Remus quedó callado, pensando en los cinco maléficos camuflados que todavía quedaban en el colegio, dos de ellos en su propia casa, y que debía ser él mismo quien lo comunicara a Dumbledore y también la existencia del Mapa y cómo confeccionarlo.

Por las escaleras se cruzaron con algunos Gryff y Rave que bajaban a desayunar. Llegaron al tercero y se dirigieron al despacho del director. Allí no se encontraron con nadie. "Bien, si alguno de los que nos hemos cruzado era un Rave maléfico, no se ha dado cuenta de que venimos a ver a Dumbledore." Ante la gárgola Lily dijo en voz alta.

-Mermelada de naranja amarga.

-¿Y eso? – le preguntó Cecile.

-La única que le gusta a Sev.

-Entonces sí lo leyó – rio.

-Claro, pero seguro que fue para hacerle una broma, por eso se han reído cuando le ha proyectado.

-Qué bueno, se van a llevar genial.

La gárgola se desplazó dejando a la vista la escalera de caracol. Subieron al primer peldaño y dejaron que girara hasta conducirlos a la puerta del despacho. Lily llamó y la puerta se abrió inmediatamente. Pasaron, Dumbledore los esperaba de pie con una sonrisa tierna y conmovida.

-Buenos días, muchachos. Señorita Evans, señorita Harb, señor Lupin. Comprenderán que no es conveniente, al menos por el momento, a la espera de lo que pase, que nadie más sospeche que estamos en contacto. Por lo tanto, vamos a usar un giratiempo entre los cuatro.

("Lauren es un portento, se lo conoce al dedillo.")

Remus pensó como un rayo. ("Pero yo debo hablar a solas con él. Se lo tengo que decir ante las chicas.")

-Profesor, yo debo hablar también a solas con usted. ¿Es posible usarlo primero sólo conmigo y volver atrás de nuevo con los tres?

-Buf… Complicado. No contaba con eso. ¿Puede resumirme de qué trata el tema rápidamente para que yo valore si deben saberlo los tres? Pasaremos a una estancia privada.

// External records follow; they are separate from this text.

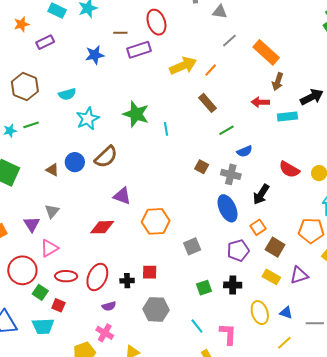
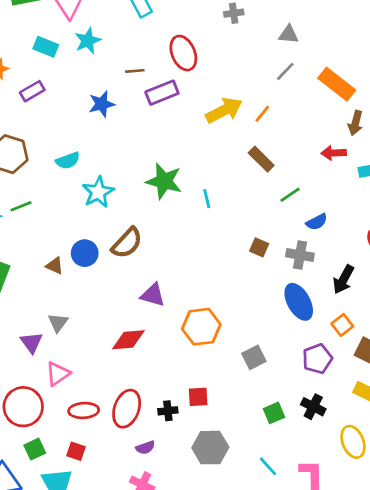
gray triangle: (220, 12) -> (288, 34), moved
black cross: (233, 285) -> (313, 407), turned 30
green square: (40, 292) -> (35, 449), moved, turned 35

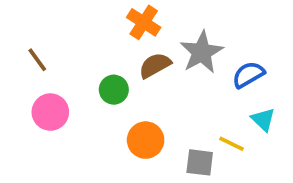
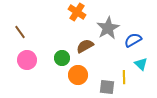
brown semicircle: (155, 65) -> (85, 46), moved
green circle: (114, 90) -> (62, 58), moved
yellow line: (231, 144) -> (124, 77), turned 64

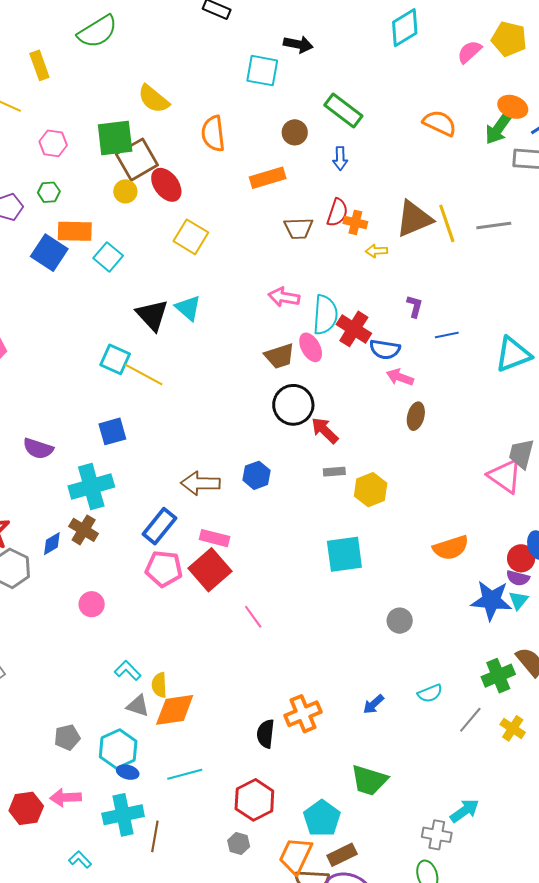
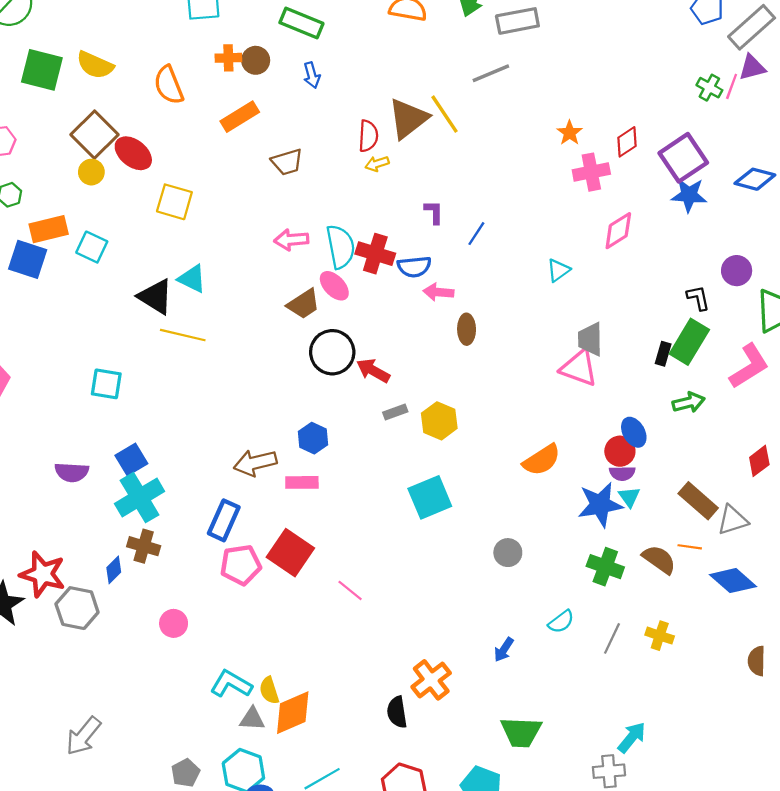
green square: (115, 138) -> (42, 70), moved, turned 36
red semicircle: (337, 212) -> (368, 136), moved
orange cross: (355, 222) -> (228, 58), moved
gray line: (494, 225) -> (491, 73), moved
blue line: (447, 335) -> (476, 234), turned -30
cyan triangle: (513, 354) -> (558, 270), moved, size x0.6
cyan square: (115, 359) -> (106, 384), moved
yellow line: (144, 375) -> (183, 335), moved
blue square: (112, 431) -> (131, 460), moved
pink rectangle: (214, 538) -> (302, 482), moved
cyan L-shape: (128, 670) -> (231, 684), size x1.4
green cross: (498, 676) -> (605, 567), moved, turned -32

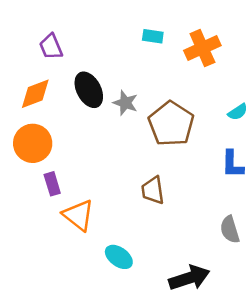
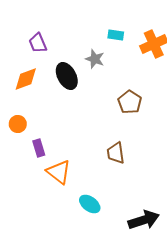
gray star: (125, 103) -> (95, 59), moved
brown pentagon: (171, 124) -> (130, 102), size x0.7
orange circle: (33, 143) -> (18, 124), moved, size x0.6

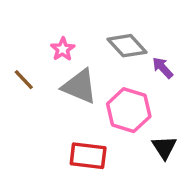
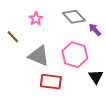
gray triangle: (80, 86) -> (39, 56), moved

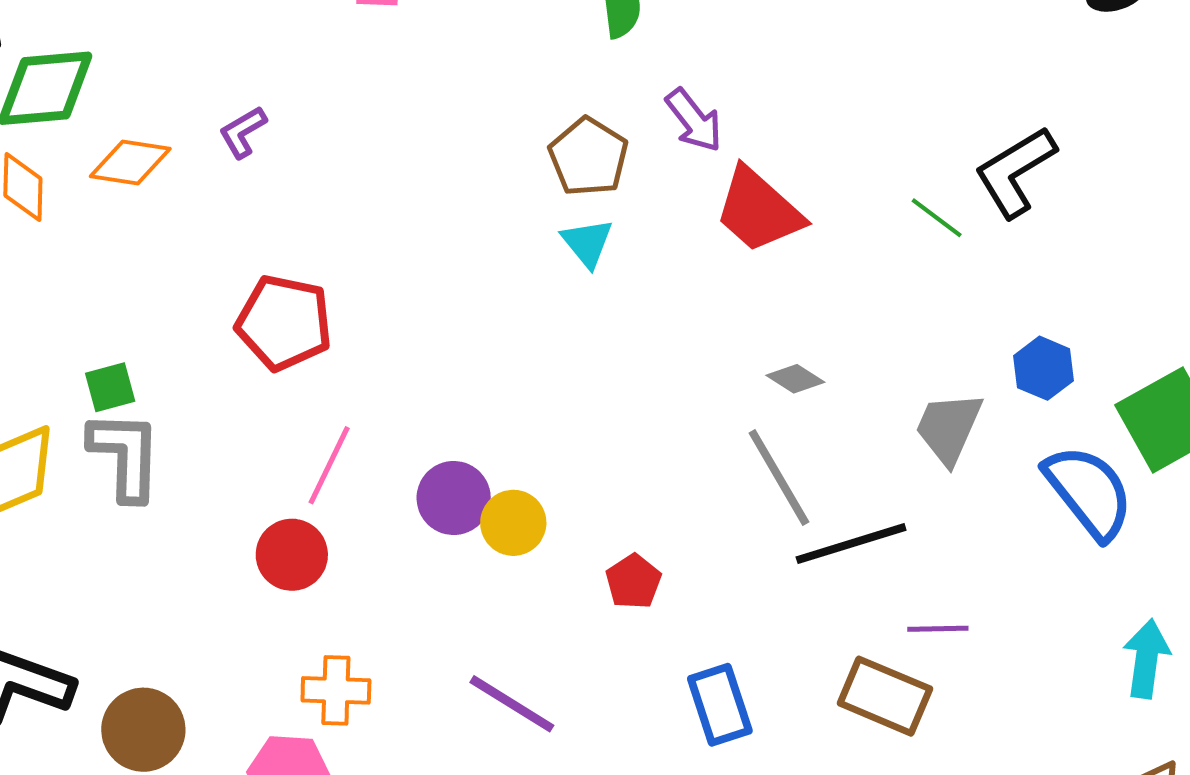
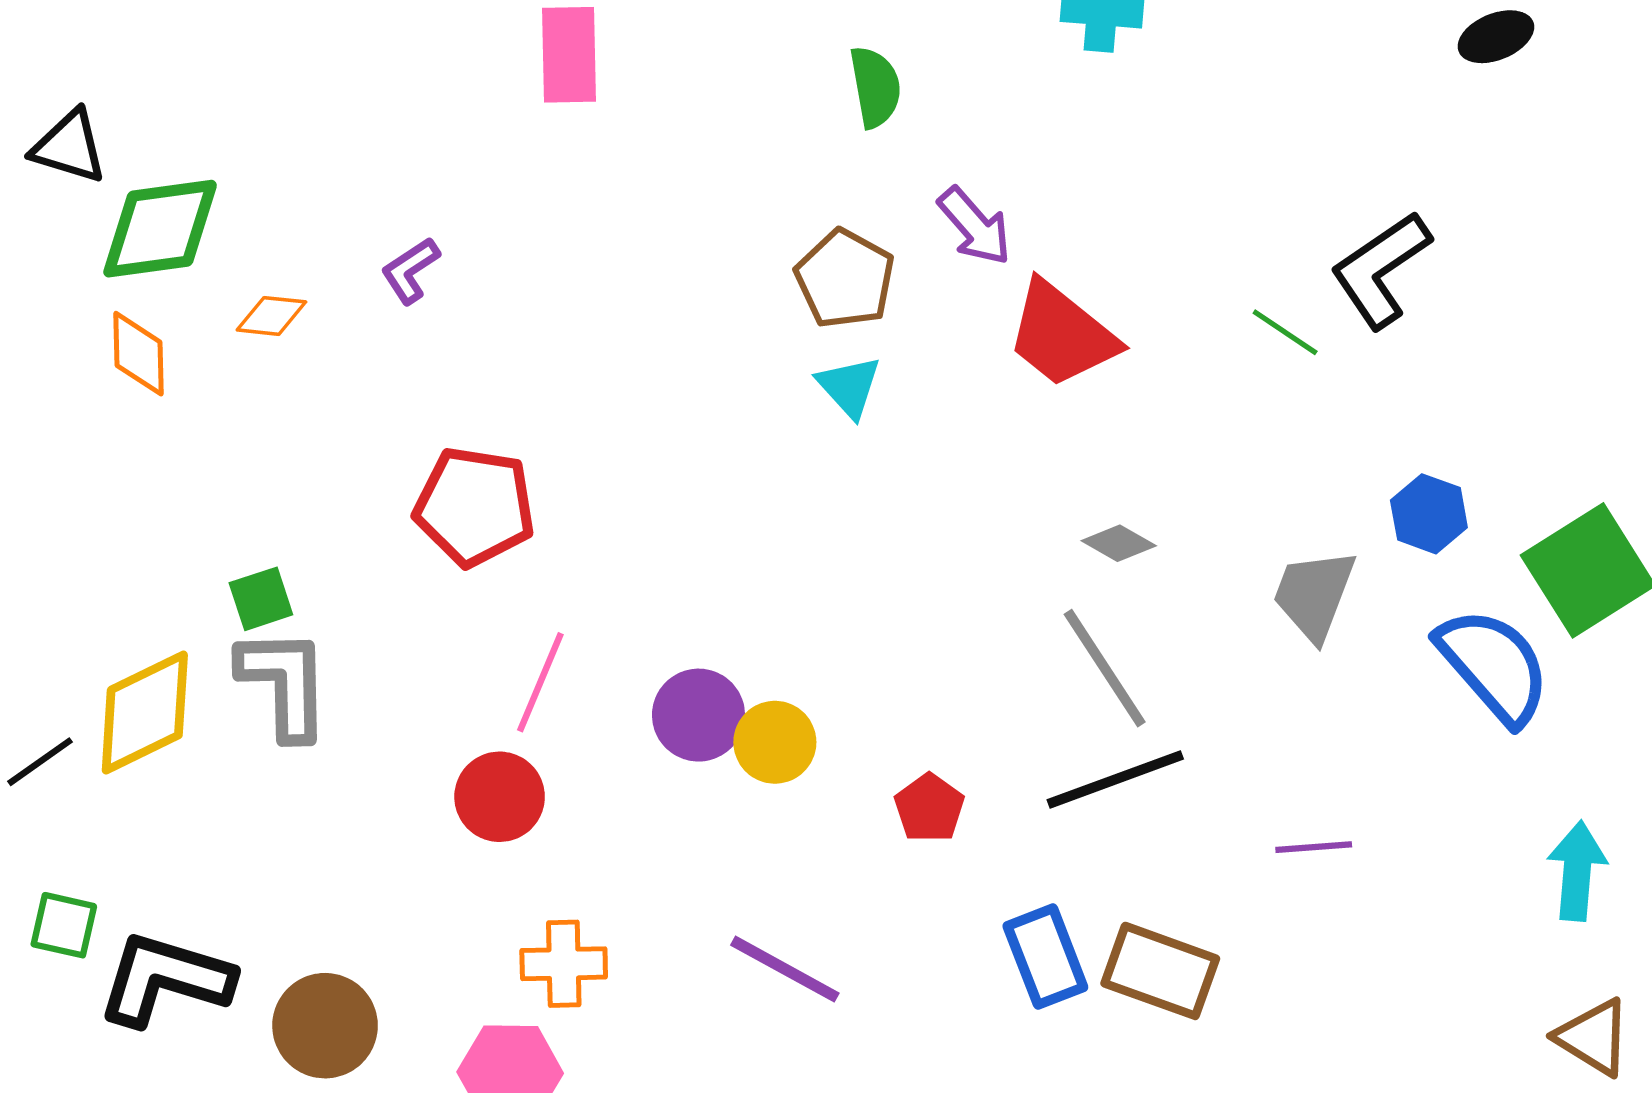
orange diamond: (130, 162) -> (271, 316), size x0.7
black line: (851, 544) -> (1115, 779), moved
brown rectangle: (885, 696) -> (1160, 971), moved

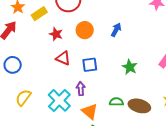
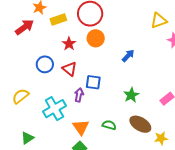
orange circle: (85, 30) -> (96, 38), moved
blue circle: (13, 65) -> (45, 64), moved
purple arrow: (81, 89) -> (79, 95), moved
brown ellipse: (139, 106) -> (140, 124), moved

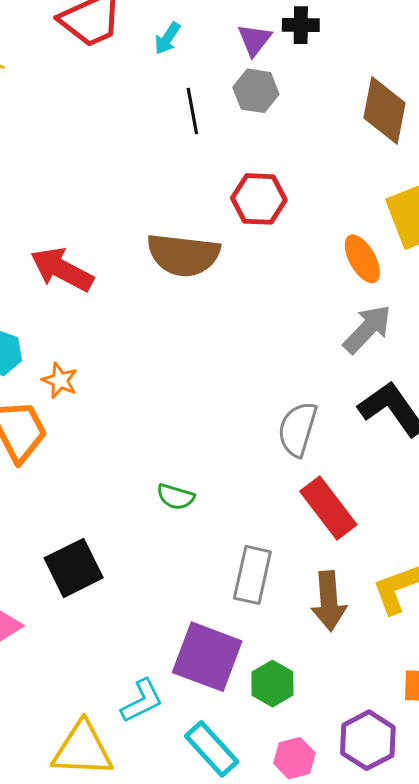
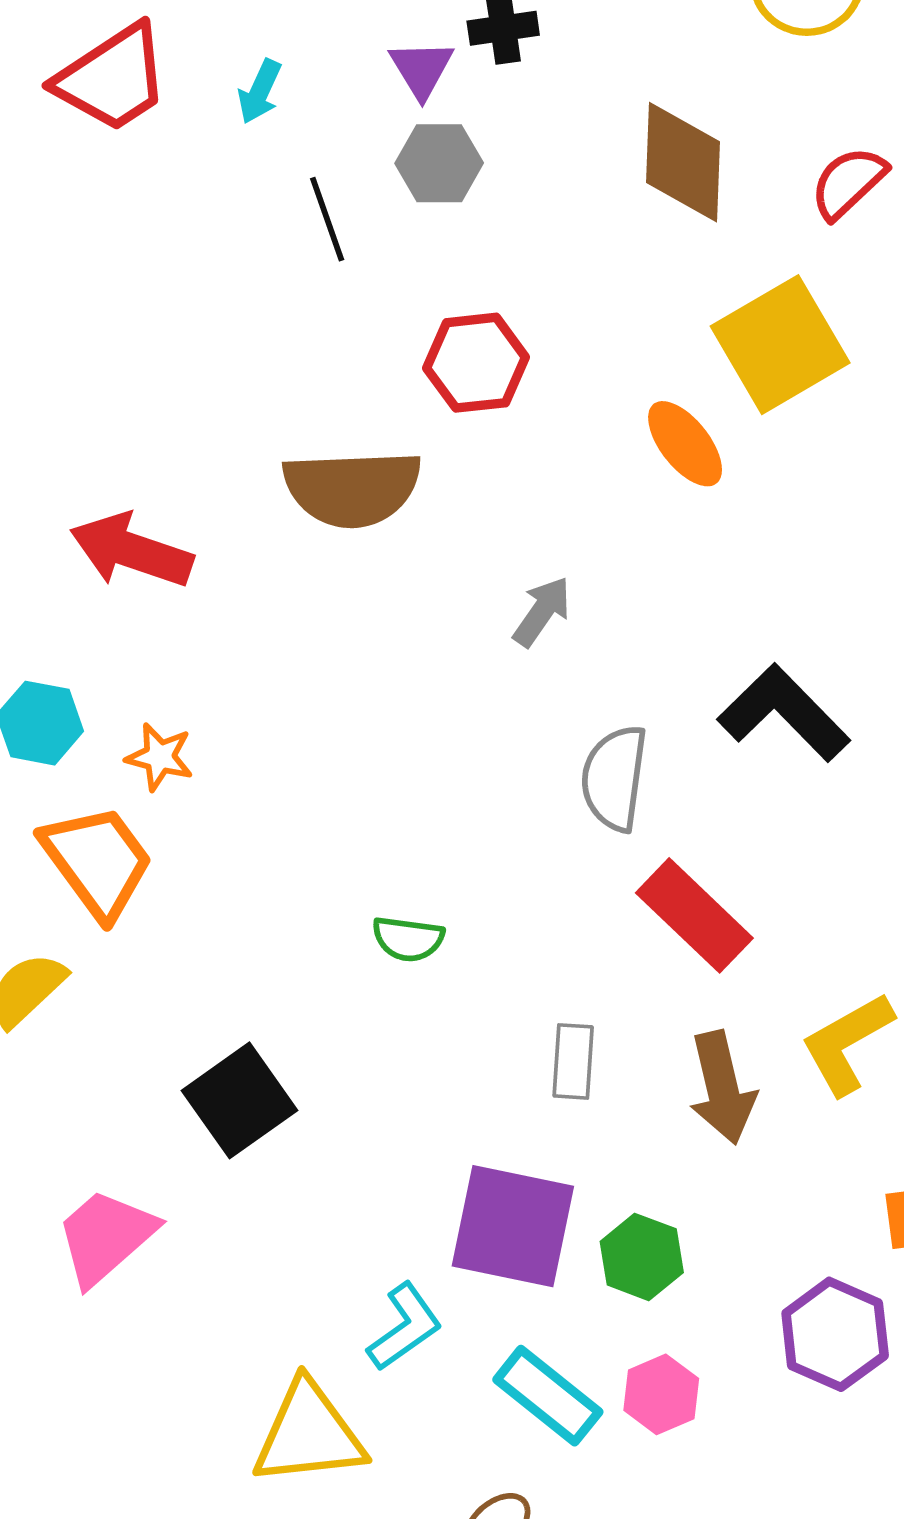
gray arrow: (367, 329) -> (542, 611), moved, size x0.7
gray rectangle: (252, 575) -> (573, 1061), size x0.7
pink hexagon: (294, 758) -> (661, 1394), moved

-Sí, puedo hacerlo, y no será necesario. Conocemos un hechizo con el que no se escuchará lo que hablamos.

-Vaya… Interesante…

-Invención de Snape.

-Debí haberlo imaginado. De acuerdo, acérquese a mí y convóquelo.

Se retiraron a una esquina del despacho. Remus hizo el Muffliato verbal en torno a ellos.

-Verá profesor, dos temas. Hay cinco maléficos más en el colegio aparte de los Slytherin, camuflados, dos de ellos de séptimo de Gryffindor y tres Ravenclaw, dos de séptimo y uno de sexto. Conozco los nombres de todos ellos.

-Era de esperar. Supongo que el señor Snape no ha querido preocupar a las chicas con ese tema, pero es conveniente que también ellas lo sepan. ¿Siguiente tema?

-Estoy en posesión de un Mapa del castillo y sus alrededores, creado por exploración del mismo y mediante Aritmancia, en el que aparece dónde se sitúan en cada momento todas y cada una de las personas que estamos en su interior. Pensaba enseñarle cómo confeccionar otro para usted.

-¡Vaya! ¿También Snape?

-No. Yo y los otros tres. Yo me encargué de la parte aritmántica.

-Vaya, Lupin. Es un auténtico portento.

-Bueno, debí dedicarle mucho tiempo. Por eso he andado retrasado en los estudios los últimos años.

-Vaya, qué pena. Y supongo que los otros lo querían para poder atrapar al señor Snape en cualquier momento y usted se lo ha quedado para precisamente lo contrario, para protegerlo. ¿Él lo sabe?

-Sí, lo dedujo. Y también la señorita Evans conoce su existencia.

-Entonces no veo qué problema puede haber en que lo conozca también su novia.

-Verá, me avergüenza un poco haberlo hecho, pues fue en la época en que yo también lo acosaba.

-Bueno, Lupin… Pero desde entonces lo ha usado para todo lo contrario, su novia también lo entenderá y estará orgullosa de usted. Ahora va a resultar esencial para la protección de la señorita Evans y el señor Snape. Confíe en mí, no hay ningún problema. ¿Cuánto tiempo calcula que le llevará explicarme la parte aritmántica?

-Un par de horas, quizá.

-Está bien. Yo calculo otras dos para comunicarles los conocimientos necesarios para su protección. Por si acaso nos llevara más tiempo, usaremos el giratiempo al máximo de su capacidad, cinco horas, y si nos sobra, seguiremos charlando un rato. Deshaga el hechizo si es tan amable.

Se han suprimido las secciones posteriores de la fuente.